I deal with these concerns in my medical practice, putting risk in perspective, soothing concerns, countering doomsday proclamations coming from our government via the media.

After all, courage and optimism are at the heart of American history; we own the resolve that won us two world wars and is on the verge of defeating this virus now. I call it the “95 percent group,” of which I am a confirmed member — 95 percent chance that I am immune after taking the vaccine, that I am no longer potentially putting others at risk by transmitting viral particles. This is the group that feels so protected by the proven immunity of this vaccine that we are not afraid to venture out. 

The science tells us so. This is why we defy the 5 percenters, including some public health officials who feel compelled to point out that there is still too much virus around to be absolutely sure about discarding our year-long constrictions and refusing to join the road to our renewed freedom. Their ultra-cautious reality not only ignores the tremendous financial, emotional and physical costs of restrictions — even among the fully vaccinated — but is also at odds with the clinical trials and the real-world data that, for example, led Israel to reopen with very few new COVID-19 cases, despite the world death rate reaching 3 million.

This is why I felt so comfortable and practically impervious hopping on a plane to travel to the new epicenter, Detroit, to visit my mother-in-law in the ICU this week. My wife and her mother shared tears for the first time in over a year, and my wife let her emotional guard down. While we wore personal protective equipment (PPE), we didn’t feel at risk. This deeply moving moment couldn’t be missed, and our vaccines brought us there. 

We went to a riverfront restaurant where we shared glasses of wine and a delicious meal that was served by a waiter who had been vaccinated too. We wore masks when we weren’t eating. Still, the restaurant was empty. Surely the multiple population studies from around the world over the course of the pandemic have shown us the value of well-fitted mask-wearing indoors when there is this easily transmissible, aerosolized virus around. 

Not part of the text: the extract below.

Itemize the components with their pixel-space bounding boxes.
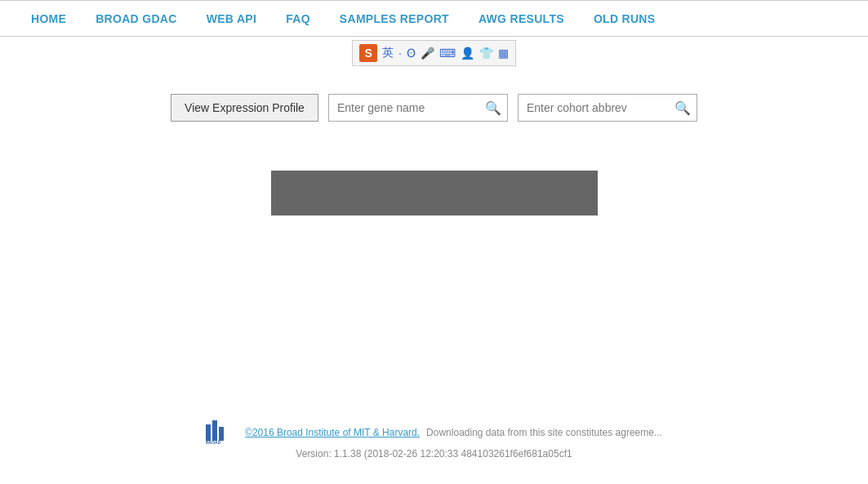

But are the mask-deniers any worse than the mask-worshippers who wear them down around their chins while they crowd together? And is my risk in that restaurant of getting COVID-19 so low because of my mask, or was it in fact my vaccine? There is no science supporting wearing a mask outside or wearing it at all after having been vaccinated. 

Nevertheless, an almost palpable fear pervaded the near-empty streets in Detroit, even among those who have been vaccinated. Almost all of the restaurants were closed, and the few that were open were unoccupied. I was certain the fear was connected more to the gloomy warnings from CDC Director Rochelle Walensky as well as from Gov. Gretchen Whitmer (D) rather than to the rising case numbers. Restaurants weren’t yet forced to close but did so anyway. We wore our vaccine stickers like force fields and wondered where the others were who had been vaccinated. Sadly, many still suffered from group-think and awaited the government sirens of liberation. A 95 percent chance of not catching even the mildest form of the virus was not yet officially acknowledged or enough for those who still lived within their fear confinement.                                                                    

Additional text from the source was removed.